I wonder if we come to Jesus on our own terms as the church?

Wednesday, November 07, 2007

I wish none of this had happened... So do all who live to see such times, but that is not for them to decide. All we have to decide is what to do with the time that is given to us. -J.R.R. Tolkein

Tuesday, November 06, 2007

Jews and socialism

A freshmen just asked me if I hated Jews...

huh?

also I believe that our country is heading towards the slippery slope of socialism, this I concur from the fact that I think Hilary Clinton will get the presidency because there is a governmental conspiracy.

The government is unfortunately not for the people anymore.

Sorry to break the news I'm sure I'm not the first, but if i disappear you all know why.

Deterioration

Do you ever feel like you are slowly deteriorating? I mean your insides. On the outside you look normal, but the insides are being slowly chipped away. Most of us don't really know why that is, so we try to use a natural medication for a supernatural epidemic.

However, I don't really think it works out, because there will always be that one moment when we will be left with ourselves. There will be an eventual moment when everything is torn away and we are left with what we have and want we sadly do not have.

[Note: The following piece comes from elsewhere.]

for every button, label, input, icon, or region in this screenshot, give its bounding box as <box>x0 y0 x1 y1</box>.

This is why movies like Garden State, Elizabethtown, The Last Kiss, and The eternal Sunshine of the Spotless Mind are so stinking popular because, they are clips of that slight moment. This moment seems to strip us of our doing and forces us to reckon with ourselves.

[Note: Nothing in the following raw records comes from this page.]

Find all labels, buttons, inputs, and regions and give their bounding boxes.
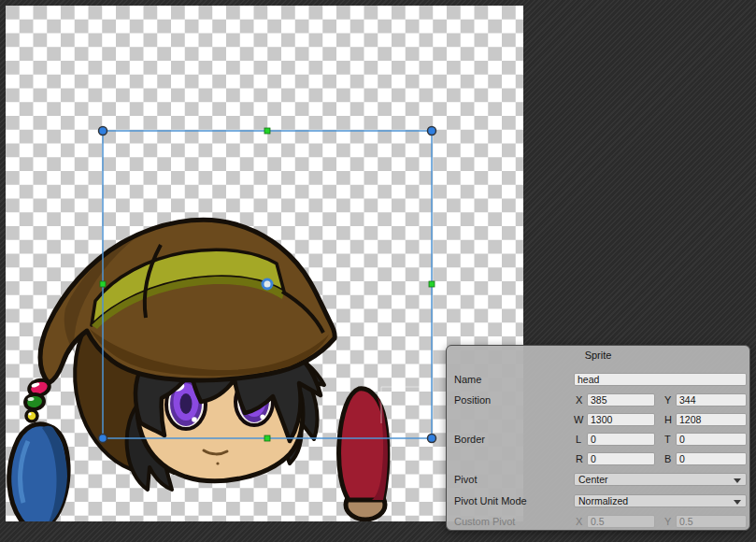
selection-handle-left-mid[interactable] <box>100 281 106 287</box>
name-input[interactable] <box>574 373 747 386</box>
sprite-inspector-panel: Sprite Name Position X Y W H Border L T … <box>446 345 750 531</box>
position-h-input[interactable] <box>676 413 747 426</box>
character-beads-art <box>24 378 51 421</box>
dropdown-arrow-icon <box>734 500 741 505</box>
panel-title: Sprite <box>447 349 749 361</box>
selection-handle-top-mid[interactable] <box>264 128 270 134</box>
custom-pivot-y-input <box>676 515 747 528</box>
pivot-unit-mode-dropdown-value: Normalized <box>578 495 628 506</box>
border-label: Border <box>454 433 485 446</box>
pivot-dropdown-value: Center <box>578 474 608 485</box>
selection-handle-bottom-left[interactable] <box>99 435 107 443</box>
adjacent-sprite-rect-outline <box>381 387 433 423</box>
selection-handle-right-mid[interactable] <box>429 281 435 287</box>
selection-handle-top-left[interactable] <box>99 127 107 136</box>
pivot-label: Pivot <box>454 473 477 486</box>
character-feather-art <box>9 424 68 521</box>
selection-handle-top-right[interactable] <box>428 127 436 136</box>
sprite-editor-window: { "sprite_panel": { "title": "Sprite", "… <box>0 0 756 542</box>
pivot-unit-mode-dropdown[interactable]: Normalized <box>574 494 747 507</box>
position-y-input[interactable] <box>676 393 747 406</box>
pivot-unit-mode-label: Pivot Unit Mode <box>454 494 527 507</box>
border-b-input[interactable] <box>676 452 747 465</box>
custom-pivot-x-input <box>587 515 655 528</box>
custom-pivot-label: Custom Pivot <box>454 515 515 528</box>
position-w-label: W <box>574 413 586 426</box>
name-label: Name <box>454 373 481 386</box>
position-x-input[interactable] <box>587 393 655 406</box>
border-l-input[interactable] <box>587 433 655 446</box>
arm-sprite-art <box>339 389 388 520</box>
pivot-dropdown[interactable]: Center <box>574 473 747 486</box>
selection-handle-bottom-mid[interactable] <box>264 435 270 441</box>
border-t-input[interactable] <box>676 433 747 446</box>
dropdown-arrow-icon <box>734 478 741 483</box>
border-r-input[interactable] <box>587 452 655 465</box>
pivot-handle[interactable] <box>263 279 272 289</box>
selection-handle-bottom-right[interactable] <box>428 435 436 443</box>
position-label: Position <box>454 393 491 406</box>
position-w-input[interactable] <box>587 413 655 426</box>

This reality strips us naked and leaves us out to freeze in the cold of loneliness and desperation. This cold ripples our skin and strips the marrow from our bones. It melts our fleshy surface, and leaves us with our soul to dry up in the wind.

While we are caught up in this moment we have a decision to make. Now I could be very limited and tell you that you only have two choices, but that would be very sardonic of my own existence. So I cannot give you only two choices but I must realize that you do have to make a choice because repetition is not truly possible, and the ascetic cannot be lived out.

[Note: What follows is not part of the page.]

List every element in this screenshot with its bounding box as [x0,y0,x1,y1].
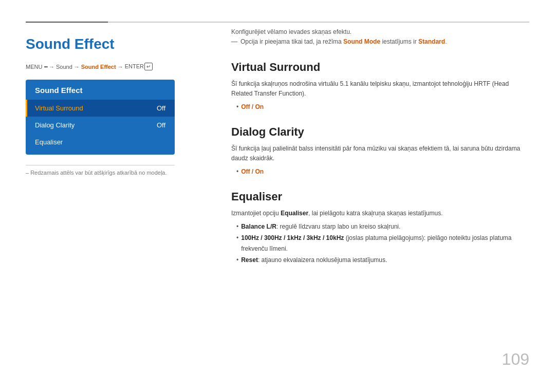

Alas, we are called to make a slight decision to determine how we are going to react to our 'real' selves if they even exist, outside ourselves.

Friday, November 02, 2007

A Dream

So, I had yet another dream. This is not unfamiliar in the life of one Alison Higgins, but this specific dream was more like a parable than a weird dream.

Let me paint a picture for you of what I saw.

The setting was a street. There was nothing around except for two lawn chairs on the opposites sides of the streets. One was white and orange and one was lime green and white. The street was in a dessert and there were mountains in the distance.

And a man walked up in a blue button down shirt. He was older and if you looked closely you would see that he had been weathered by the storms of life. However, if you looked closely at his eyes you would see the laugh lines around his eyes. He sat down in the lime green chair.

Then along came a young man. This man was wearing a pink athletic shirt. There wasn't many things defined in this young man. All I know is that he was big. Not fat but big.

He sat down in the orange and white chair.

There was a short exchange between the both of them.

"I really like your shirt," the young man said to the old man.

"Well, that's interesting. I would be willing to lend it to you."

Then suddenly the young man and the old man both took their shirts off and switched.

They put on the other's shirts and walked away. Leaving the two chairs and the sun setting in the distance.